On est ici en droite continuation du texte de Paul VI, Evangelii nuntiandi : « Le plus beau témoignage se révélera, à la longue, impuissant s’il n’est pas éclairé, justifié — ce que Pierre appelait donner “les raisons de son espérance” —, explicité par une annonce claire, sans équivoque, du Seigneur Jésus. La Bonne Nouvelle proclamée par le témoignage de vie devra donc être tôt ou tard proclamée par la parole de vie. Il n’y a pas d’évangélisation vraie si le nom, l’enseignement, la vie, les promesses, le Règne, le mystère de Jésus de Nazareth Fils de Dieu ne sont pas annoncés » (no 22).

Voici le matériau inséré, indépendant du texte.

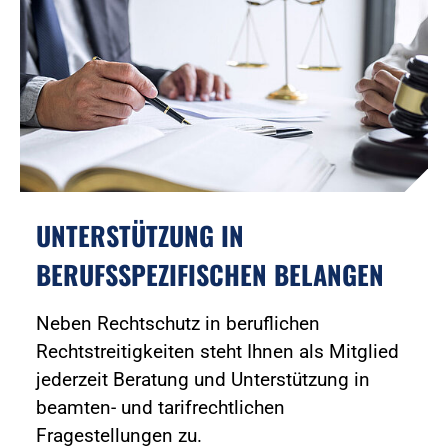
UNTERSTÜTZUNG IN
BERUFSSPEZIFISCHEN BELANGEN
Neben Rechtschutz in beruflichen
Rechtstreitigkeiten steht Ihnen als Mitglied
jederzeit Beratung und Unterstützung in
beamten- und tarifrechtlichen
Fragestellungen zu.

Le pape François poursuit en disant : « Sur la bouche du catéchiste revient toujours la première annonce : “Jésus Christ t’aime, il a donné sa vie pour te sauver, et maintenant il est vivant à tes côtés chaque jour pour t’éclairer, pour te fortifier, pour te libérer”. Quand nous disons que cette annonce est “la première”, cela ne veut pas dire qu’elle se trouve au début et qu’après elle est oubliée ou remplacée par d’autres contenus qui la dépassent. Elle est première au sens qualitatif, parce qu’elle est l’annonce principale, celle que l’on doit toujours écouter de nouveau de différentes façons et que l’on doit toujours annoncer de nouveau durant la catéchèse sous une forme ou une autre, à toutes ses étapes et ses moments.
On ne doit pas penser que dans la catéchèse le kérygme soit abandonné en faveur d’une formation qui prétendrait être plus “solide”. Il n’y a rien de plus solide, de plus profond, de plus sûr, de plus consistant et de plus sage que cette annonce.
Toute la formation chrétienne est avant tout l’approfondissement du kérygme qui se fait chair toujours plus et toujours mieux, qui n’omet jamais d’éclairer l’engagement catéchétique, et qui permet de comprendre convenablement la signification de n’importe quel thème que l’on développe dans la catéchèse. C’est l’annonce qui correspond à la soif d’infini présente dans chaque cœur humain. La centralité du kérygme demande certaines caractéristiques de l’annonce qui aujourd’hui sont nécessaires en tout lieu : qu’elle exprime l’amour salvifique de Dieu préalable à l’obligation morale et religieuse, qu’elle n’impose pas la vérité et qu’elle fasse appel à la liberté, qu’elle possède certaines notes de joie, d’encouragement, de vitalité, et une harmonieuse synthèse qui ne réduise pas la prédication à quelques doctrines parfois plus philosophiques qu’évangéliques. Cela exige de l’évangélisateur des dispositions qui aident à mieux accueillir l’annonce : proximité, ouverture au dialogue, patience, accueil cordial qui ne condamne pas. »
Ces derniers termes donnent aussi les qualités attendues de toute pastorale : proximité, accueil, dialogue, patience.